Europarat fordert Freilassung von Osman Kavala

Das Ministerkomitee des Europarats hat die Türkei aufgefordert, den inhaftierten Geschäftsmann und Menschenrechtsaktivisten Osman Kavala bis zur bevorstehenden Entscheidung des türkischen Verfassungsgerichtshofs in dem Fall umgehend freizulassen.
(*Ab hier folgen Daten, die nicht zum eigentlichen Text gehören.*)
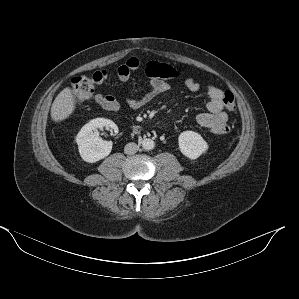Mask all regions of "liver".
Returning <instances> with one entry per match:
<instances>
[{
    "label": "liver",
    "instance_id": "liver-1",
    "mask_svg": "<svg viewBox=\"0 0 299 299\" xmlns=\"http://www.w3.org/2000/svg\"><path fill=\"white\" fill-rule=\"evenodd\" d=\"M76 101L71 88H64L55 98L51 106V119L61 122L67 119L76 108Z\"/></svg>",
    "mask_w": 299,
    "mask_h": 299
}]
</instances>
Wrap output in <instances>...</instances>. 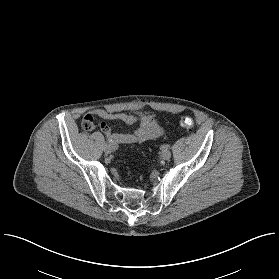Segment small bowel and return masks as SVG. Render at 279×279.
<instances>
[{"instance_id":"small-bowel-1","label":"small bowel","mask_w":279,"mask_h":279,"mask_svg":"<svg viewBox=\"0 0 279 279\" xmlns=\"http://www.w3.org/2000/svg\"><path fill=\"white\" fill-rule=\"evenodd\" d=\"M95 117L110 121H122L128 124L138 123L139 127L135 131L126 133L112 132L110 127L105 123L100 125V130L110 140L111 144L116 146L120 144L140 143L149 139L158 138L163 132L158 118L151 114L132 115L115 113L106 109H94L85 114L83 124L86 123L93 129V120Z\"/></svg>"}]
</instances>
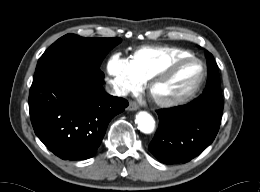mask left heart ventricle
<instances>
[{"mask_svg": "<svg viewBox=\"0 0 260 192\" xmlns=\"http://www.w3.org/2000/svg\"><path fill=\"white\" fill-rule=\"evenodd\" d=\"M199 74V65L193 63L185 64L178 68L171 76L158 83L154 87L153 93L162 99L178 96L194 85Z\"/></svg>", "mask_w": 260, "mask_h": 192, "instance_id": "b2bd125f", "label": "left heart ventricle"}]
</instances>
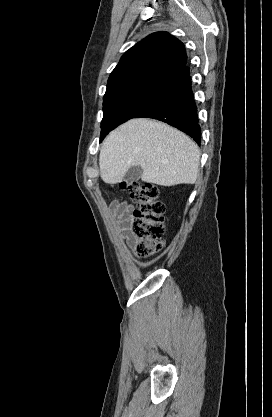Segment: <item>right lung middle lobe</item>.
Listing matches in <instances>:
<instances>
[{"mask_svg": "<svg viewBox=\"0 0 272 417\" xmlns=\"http://www.w3.org/2000/svg\"><path fill=\"white\" fill-rule=\"evenodd\" d=\"M160 87L130 88L114 93L103 102L100 142L123 122L134 118L158 93Z\"/></svg>", "mask_w": 272, "mask_h": 417, "instance_id": "1", "label": "right lung middle lobe"}]
</instances>
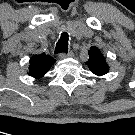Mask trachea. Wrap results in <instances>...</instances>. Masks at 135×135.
<instances>
[{
    "mask_svg": "<svg viewBox=\"0 0 135 135\" xmlns=\"http://www.w3.org/2000/svg\"><path fill=\"white\" fill-rule=\"evenodd\" d=\"M68 40H69L68 33L63 32L61 34V37H60L59 41L56 44L54 53L55 54L67 53V51H68Z\"/></svg>",
    "mask_w": 135,
    "mask_h": 135,
    "instance_id": "obj_1",
    "label": "trachea"
}]
</instances>
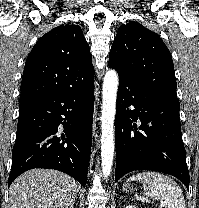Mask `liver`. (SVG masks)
<instances>
[{
	"label": "liver",
	"mask_w": 199,
	"mask_h": 208,
	"mask_svg": "<svg viewBox=\"0 0 199 208\" xmlns=\"http://www.w3.org/2000/svg\"><path fill=\"white\" fill-rule=\"evenodd\" d=\"M78 191V183L67 174L32 169L10 186V208H69Z\"/></svg>",
	"instance_id": "liver-1"
}]
</instances>
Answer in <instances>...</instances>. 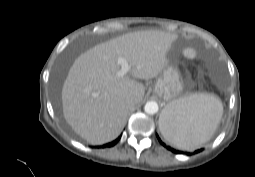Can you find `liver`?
<instances>
[{
  "label": "liver",
  "instance_id": "liver-1",
  "mask_svg": "<svg viewBox=\"0 0 255 177\" xmlns=\"http://www.w3.org/2000/svg\"><path fill=\"white\" fill-rule=\"evenodd\" d=\"M176 39L177 35L163 31H137L81 54L63 84L66 122L92 145L117 138L131 109L127 100L133 99L137 105L145 94L144 85L136 79H152L162 73L168 65L167 53ZM120 57L130 66L129 73L122 77L117 76ZM167 117L166 113L160 116L164 122Z\"/></svg>",
  "mask_w": 255,
  "mask_h": 177
}]
</instances>
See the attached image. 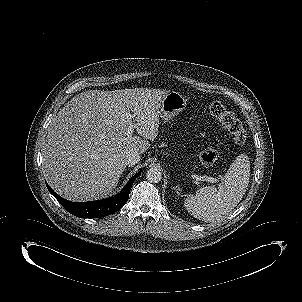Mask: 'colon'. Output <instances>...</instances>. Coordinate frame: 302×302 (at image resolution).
Here are the masks:
<instances>
[{"label":"colon","instance_id":"1","mask_svg":"<svg viewBox=\"0 0 302 302\" xmlns=\"http://www.w3.org/2000/svg\"><path fill=\"white\" fill-rule=\"evenodd\" d=\"M210 112L230 131L236 143L243 144L246 141L247 133L243 125L233 113L227 110L223 103L219 101L211 103ZM217 158L218 152L214 148H206L200 154V160L204 165H212Z\"/></svg>","mask_w":302,"mask_h":302}]
</instances>
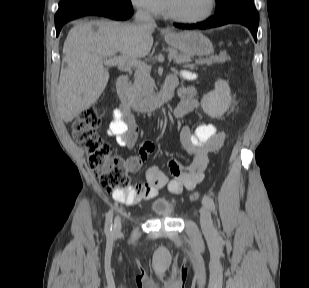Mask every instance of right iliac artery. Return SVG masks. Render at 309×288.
Here are the masks:
<instances>
[{
  "label": "right iliac artery",
  "mask_w": 309,
  "mask_h": 288,
  "mask_svg": "<svg viewBox=\"0 0 309 288\" xmlns=\"http://www.w3.org/2000/svg\"><path fill=\"white\" fill-rule=\"evenodd\" d=\"M112 217H113V211L110 210L106 214V224H105V233L109 234L112 230Z\"/></svg>",
  "instance_id": "82829eb1"
}]
</instances>
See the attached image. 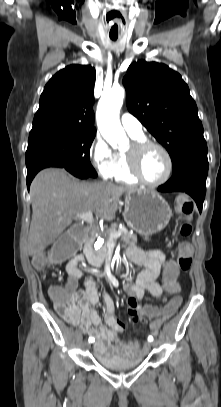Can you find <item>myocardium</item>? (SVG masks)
<instances>
[{"label":"myocardium","mask_w":221,"mask_h":407,"mask_svg":"<svg viewBox=\"0 0 221 407\" xmlns=\"http://www.w3.org/2000/svg\"><path fill=\"white\" fill-rule=\"evenodd\" d=\"M156 148L160 150L166 157L168 163L167 173L161 180L151 181L147 179L141 170L140 161L142 155L149 149ZM128 169L130 174L139 182L148 186H161L168 182L173 174L174 162L173 158L166 147L162 144L150 140H136L132 143L130 149L125 153Z\"/></svg>","instance_id":"myocardium-1"}]
</instances>
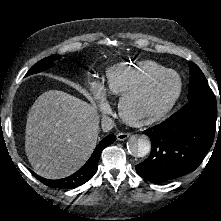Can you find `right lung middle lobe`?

Der Europarat hat die Türkei aufgefordert, den inhaftierten Bürgerrechtler und Kulturförderer Osman Kavala bis zur bevorstehenden Entscheidung des türkischen Verfassungsgerichtshofs in dem Fall umgehend freizulassen. In einer am Freitag veröffentlichten Zwischenresolution appellierte das Ministerkomitee nachdrücklich an die Regierung in Ankara, ein entsprechendes Urteil des Europäischen Gerichtshofs für Menschenrechte (EGMR) vom Dezember 2019 umzusetzen. Das Straßburger Gericht hatte damals entschieden, dass die Anklage gegen Kavala politisch motiviert sei und Kavala zu Unrecht in Untersuchungshaft sitze. Es sei „zweifelsfrei erwiesen”, dass die Maßnahmen gegen ihn darauf angelegt sind, ihn zum Schweigen zu bringen. Einen Einspruch der Türkei lehnte der EGMR ab, das Urteil ist seit Mai rechtskräftig. Die Türkei ignoriert den Richterspruch allerdings – obwohl sie als Mitglied des Europarates an die Urteile des EGMR gebunden ist.

Osman Kavala, der seit mehr als drei Jahren inhaftiert ist, war im Februar zunächst von dem Vorwurf eines Umsturzversuchs im Zusammenhang mit den regierungskritischen Gezi-Protesten von 2013 freigesprochen worden. Noch am selben Tag wurde er erneut verhaftet. Am 18. Dezember muss sich der 63-Jährige wieder vor Gericht verantworten. Die Staatsanwaltschaft wirft ihm in der zweiten Anklageschrift erneut einen Umsturzversuch sowie politische und militärische Spionage im Zusammenhang mit den Gezi-Protesten und dem sogenannten Putschversuch vom Juli 2016 vor.

Kritik an türkischem Verfassungsgericht

Im Mai brachte Kavala eine Beschwerde beim türkischen Verfassungsgerichtshof ein und machte geltend, dass kein ausreichender Beweis vorliege, der seine anhaltende Inhaftierung rechtfertigt, und dass es die Behörden verabsäumt haben, das Urteil des EGMR vom Dezember 2019 umzusetzen. Der Europarat kritisierte auch, dass das Gericht eine Entscheidung in dem Fall verschoben hatte. Der Europarat mit Sitz im französischen Straßburg kümmert sich gemeinsam mit dem Europäischen Gerichtshof für Menschenrechte um den Schutz der Menschenrechte in den 47 Mitgliedstaaten. Beide sind keine Organe der Europäischen Union. Das Ministerkomitee des Europarats überwacht die Umsetzung von Urteilen des Gerichtshofs.

Wer ist Osman Kavala?

Osman Kavala ist Gründer der Kulturstiftung Anadolu Kültür, mit der insbesondere Projekte von ethnischen und religiösen Minderheiten gefördert werden, oftmals mit internationaler Ausrichtung. Zu seinen Anliegen gehören unter anderem die Aussöhnung zwischen der türkischen und der armenischen Bevölkerung und eine friedliche Lösung der kurdischen Frage. Die Stiftung arbeitet auch mit mehreren deutschen Institutionen wie dem Goethe-Institut in Istanbul zusammen. Zudem war Kavala als Sponsor von Amnesty International bekannt.